- Description of the task: Lines where the string "СЛАДКИЙ" appears are to be copied from the entries below.

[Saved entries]
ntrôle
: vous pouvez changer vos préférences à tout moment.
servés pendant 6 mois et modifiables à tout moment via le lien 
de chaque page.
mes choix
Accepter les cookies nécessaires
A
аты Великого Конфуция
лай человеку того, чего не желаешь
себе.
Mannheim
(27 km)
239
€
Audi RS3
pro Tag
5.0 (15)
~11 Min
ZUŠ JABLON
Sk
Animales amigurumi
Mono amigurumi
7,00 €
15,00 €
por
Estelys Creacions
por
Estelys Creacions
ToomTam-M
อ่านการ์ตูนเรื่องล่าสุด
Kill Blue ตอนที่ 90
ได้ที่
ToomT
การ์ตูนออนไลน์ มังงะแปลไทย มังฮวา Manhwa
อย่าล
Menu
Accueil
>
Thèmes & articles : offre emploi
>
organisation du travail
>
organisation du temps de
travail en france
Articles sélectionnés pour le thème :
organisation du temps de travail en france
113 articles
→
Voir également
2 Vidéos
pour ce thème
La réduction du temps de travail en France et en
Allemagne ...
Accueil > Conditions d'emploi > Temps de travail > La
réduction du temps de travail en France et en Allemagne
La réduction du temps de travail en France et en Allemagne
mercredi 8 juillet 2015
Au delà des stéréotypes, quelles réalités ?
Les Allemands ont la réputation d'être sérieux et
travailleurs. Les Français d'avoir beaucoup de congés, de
--
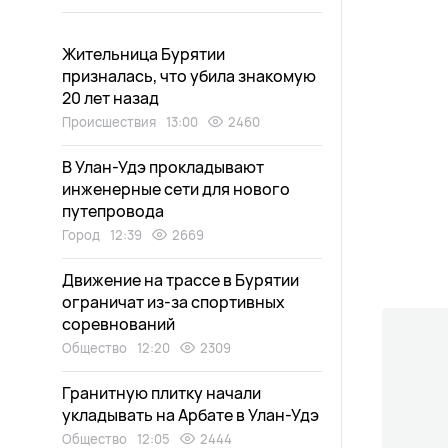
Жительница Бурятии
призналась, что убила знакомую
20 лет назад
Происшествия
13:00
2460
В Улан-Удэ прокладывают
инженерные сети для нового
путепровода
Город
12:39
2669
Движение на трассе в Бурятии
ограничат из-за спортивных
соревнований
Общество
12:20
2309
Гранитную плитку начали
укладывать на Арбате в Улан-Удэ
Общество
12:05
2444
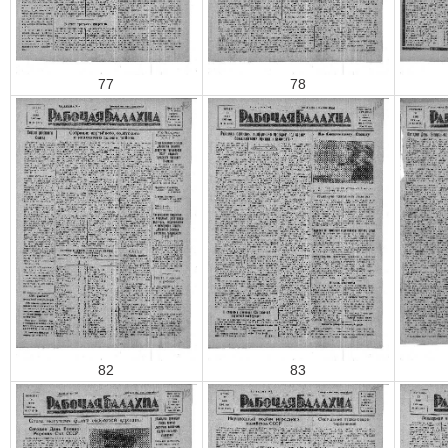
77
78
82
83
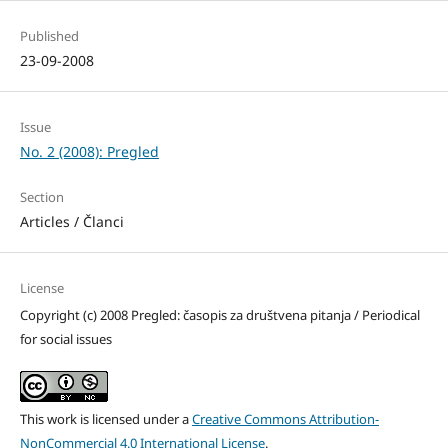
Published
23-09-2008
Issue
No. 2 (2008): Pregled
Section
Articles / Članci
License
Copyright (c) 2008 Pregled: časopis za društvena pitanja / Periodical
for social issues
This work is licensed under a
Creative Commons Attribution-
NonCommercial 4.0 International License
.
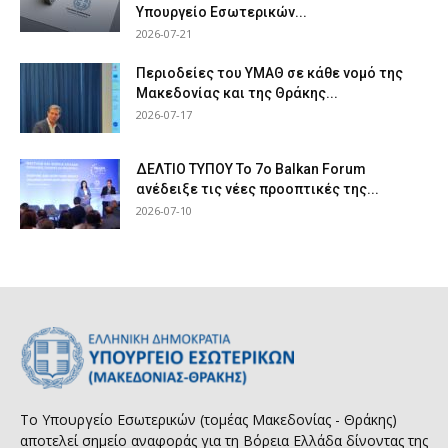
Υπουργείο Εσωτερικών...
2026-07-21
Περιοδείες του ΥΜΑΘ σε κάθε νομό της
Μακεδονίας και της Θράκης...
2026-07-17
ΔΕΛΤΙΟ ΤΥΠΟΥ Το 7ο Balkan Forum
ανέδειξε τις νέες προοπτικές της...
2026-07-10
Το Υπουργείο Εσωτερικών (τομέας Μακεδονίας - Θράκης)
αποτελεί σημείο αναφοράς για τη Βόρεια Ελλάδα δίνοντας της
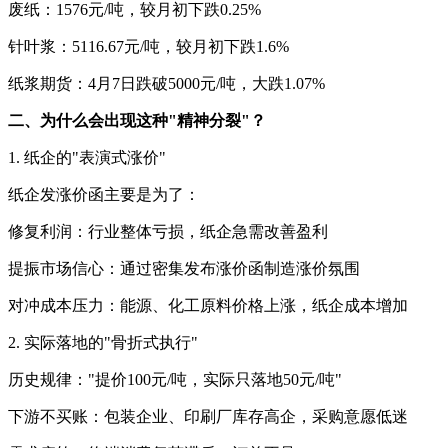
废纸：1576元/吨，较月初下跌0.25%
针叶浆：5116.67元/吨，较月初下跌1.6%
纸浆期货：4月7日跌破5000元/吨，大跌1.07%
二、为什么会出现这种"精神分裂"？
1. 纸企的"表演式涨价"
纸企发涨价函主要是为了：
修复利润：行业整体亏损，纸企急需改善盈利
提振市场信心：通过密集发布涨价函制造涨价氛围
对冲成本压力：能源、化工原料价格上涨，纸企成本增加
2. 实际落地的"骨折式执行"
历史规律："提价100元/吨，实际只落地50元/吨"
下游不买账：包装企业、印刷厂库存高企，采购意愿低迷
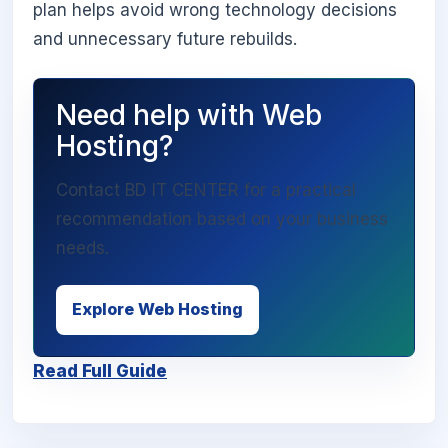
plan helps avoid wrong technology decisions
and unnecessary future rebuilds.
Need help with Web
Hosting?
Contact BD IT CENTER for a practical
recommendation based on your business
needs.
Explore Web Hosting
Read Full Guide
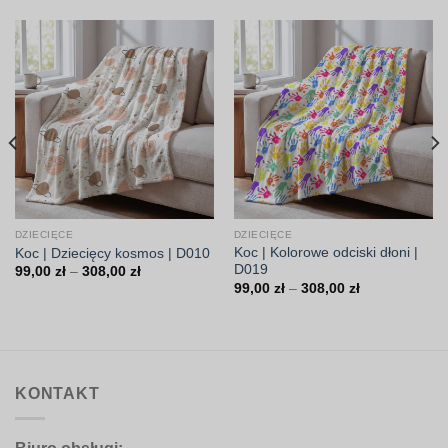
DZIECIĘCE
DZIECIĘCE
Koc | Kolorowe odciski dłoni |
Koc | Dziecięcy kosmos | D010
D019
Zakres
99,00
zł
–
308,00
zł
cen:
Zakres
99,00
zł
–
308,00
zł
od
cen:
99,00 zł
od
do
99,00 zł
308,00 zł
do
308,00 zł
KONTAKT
---
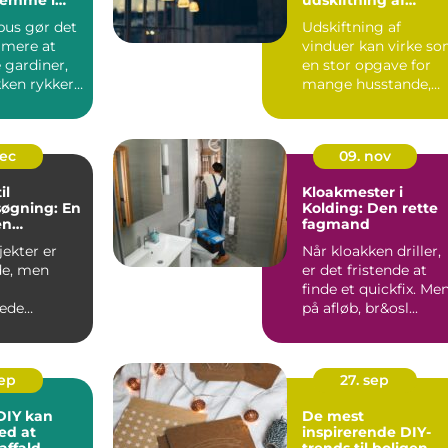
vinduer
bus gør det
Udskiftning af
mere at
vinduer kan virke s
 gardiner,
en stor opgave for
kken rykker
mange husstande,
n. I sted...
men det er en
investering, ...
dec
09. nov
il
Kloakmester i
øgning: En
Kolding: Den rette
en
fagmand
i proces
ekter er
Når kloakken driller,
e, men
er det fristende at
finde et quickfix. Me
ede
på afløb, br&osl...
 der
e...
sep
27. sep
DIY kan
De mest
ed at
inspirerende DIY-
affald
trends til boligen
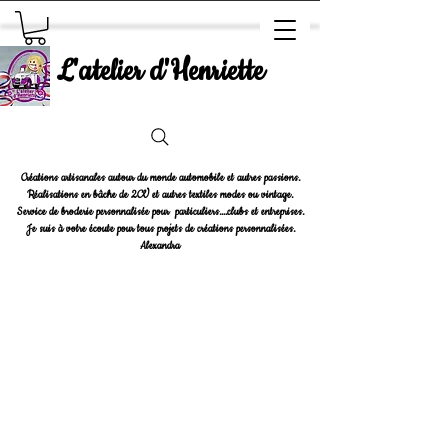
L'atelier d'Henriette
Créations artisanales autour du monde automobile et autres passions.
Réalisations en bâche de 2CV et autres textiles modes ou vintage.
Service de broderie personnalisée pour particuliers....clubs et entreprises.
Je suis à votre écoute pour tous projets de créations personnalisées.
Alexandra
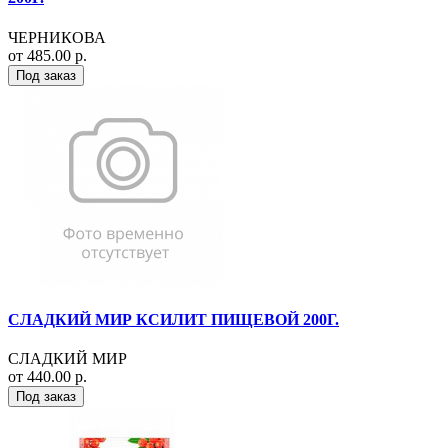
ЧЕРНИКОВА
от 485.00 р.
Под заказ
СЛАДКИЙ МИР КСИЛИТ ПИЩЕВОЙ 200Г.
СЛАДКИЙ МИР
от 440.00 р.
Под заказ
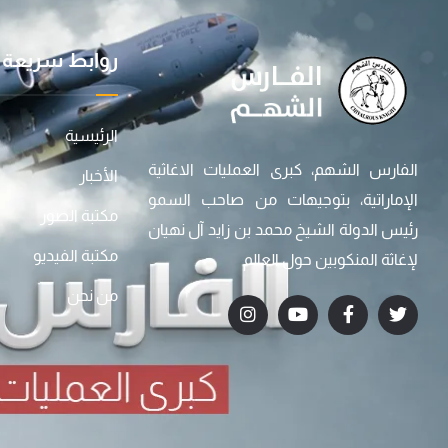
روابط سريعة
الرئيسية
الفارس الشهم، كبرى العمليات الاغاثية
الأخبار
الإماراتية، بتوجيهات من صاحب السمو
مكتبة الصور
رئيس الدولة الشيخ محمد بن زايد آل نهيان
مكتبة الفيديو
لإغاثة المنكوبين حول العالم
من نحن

- Solution to this problem:
СЛАДКИЙ МИР КСИЛИТ ПИЩЕВОЙ 200Г.
СЛАДКИЙ МИР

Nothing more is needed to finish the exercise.